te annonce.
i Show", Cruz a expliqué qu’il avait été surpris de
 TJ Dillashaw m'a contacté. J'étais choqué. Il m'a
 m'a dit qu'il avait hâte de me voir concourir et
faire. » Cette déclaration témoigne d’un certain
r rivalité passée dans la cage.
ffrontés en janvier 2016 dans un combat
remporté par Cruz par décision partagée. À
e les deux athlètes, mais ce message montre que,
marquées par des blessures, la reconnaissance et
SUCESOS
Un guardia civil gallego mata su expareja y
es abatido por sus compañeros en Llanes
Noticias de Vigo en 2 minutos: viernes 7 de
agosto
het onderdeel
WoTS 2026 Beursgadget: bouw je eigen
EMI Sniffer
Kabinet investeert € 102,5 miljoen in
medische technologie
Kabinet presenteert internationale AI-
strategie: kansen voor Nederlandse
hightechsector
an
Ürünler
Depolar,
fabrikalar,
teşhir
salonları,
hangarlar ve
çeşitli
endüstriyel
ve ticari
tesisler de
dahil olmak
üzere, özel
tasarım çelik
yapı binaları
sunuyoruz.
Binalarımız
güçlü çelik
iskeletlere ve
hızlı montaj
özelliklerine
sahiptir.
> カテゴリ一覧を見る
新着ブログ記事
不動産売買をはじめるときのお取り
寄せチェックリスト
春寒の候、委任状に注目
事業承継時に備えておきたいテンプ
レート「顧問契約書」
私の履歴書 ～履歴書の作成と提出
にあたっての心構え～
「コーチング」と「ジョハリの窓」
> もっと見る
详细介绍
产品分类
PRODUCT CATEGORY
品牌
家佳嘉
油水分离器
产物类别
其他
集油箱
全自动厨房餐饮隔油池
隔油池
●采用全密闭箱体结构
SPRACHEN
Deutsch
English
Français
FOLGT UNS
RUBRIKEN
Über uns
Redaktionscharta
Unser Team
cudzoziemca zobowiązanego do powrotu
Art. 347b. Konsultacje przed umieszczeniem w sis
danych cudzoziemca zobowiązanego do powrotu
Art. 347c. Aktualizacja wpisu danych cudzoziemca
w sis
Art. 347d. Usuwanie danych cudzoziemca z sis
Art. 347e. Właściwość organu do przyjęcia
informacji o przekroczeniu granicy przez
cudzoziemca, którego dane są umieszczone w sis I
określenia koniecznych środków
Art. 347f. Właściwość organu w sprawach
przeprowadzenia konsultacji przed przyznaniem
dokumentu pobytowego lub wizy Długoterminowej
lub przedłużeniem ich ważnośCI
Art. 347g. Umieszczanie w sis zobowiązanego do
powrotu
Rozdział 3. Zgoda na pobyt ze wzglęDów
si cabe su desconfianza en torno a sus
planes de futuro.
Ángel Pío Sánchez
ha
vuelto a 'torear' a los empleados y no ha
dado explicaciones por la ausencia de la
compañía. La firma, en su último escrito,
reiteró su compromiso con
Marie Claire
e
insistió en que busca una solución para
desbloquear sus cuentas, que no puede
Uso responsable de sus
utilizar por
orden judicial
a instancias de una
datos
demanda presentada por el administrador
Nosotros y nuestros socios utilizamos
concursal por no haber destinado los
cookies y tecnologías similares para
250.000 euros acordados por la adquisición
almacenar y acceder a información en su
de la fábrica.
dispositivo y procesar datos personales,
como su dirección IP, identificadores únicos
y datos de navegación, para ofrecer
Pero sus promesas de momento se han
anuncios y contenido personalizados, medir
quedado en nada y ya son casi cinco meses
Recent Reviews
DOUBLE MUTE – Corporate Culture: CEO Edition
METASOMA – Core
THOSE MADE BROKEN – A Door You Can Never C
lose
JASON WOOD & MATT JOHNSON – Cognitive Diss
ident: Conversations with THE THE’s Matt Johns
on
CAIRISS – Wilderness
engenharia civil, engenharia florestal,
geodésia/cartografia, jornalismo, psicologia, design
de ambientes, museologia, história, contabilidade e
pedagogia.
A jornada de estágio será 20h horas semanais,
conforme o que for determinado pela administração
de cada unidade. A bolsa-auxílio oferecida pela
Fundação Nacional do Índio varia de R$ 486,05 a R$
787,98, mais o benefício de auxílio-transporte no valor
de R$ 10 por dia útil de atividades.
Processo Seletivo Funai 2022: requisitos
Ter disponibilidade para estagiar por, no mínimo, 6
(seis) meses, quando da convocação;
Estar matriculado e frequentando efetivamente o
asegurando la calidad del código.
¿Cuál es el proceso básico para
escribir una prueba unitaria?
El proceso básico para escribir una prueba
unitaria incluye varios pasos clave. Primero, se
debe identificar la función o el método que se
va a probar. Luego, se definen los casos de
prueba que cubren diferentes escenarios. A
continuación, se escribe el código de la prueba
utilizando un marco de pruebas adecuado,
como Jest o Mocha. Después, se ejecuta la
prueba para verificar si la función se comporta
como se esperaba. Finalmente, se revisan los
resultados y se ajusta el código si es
- - - -
### What is expected
Within the entries above, how many lines include the word "avait"? Respond with the number only.

### Answer box
2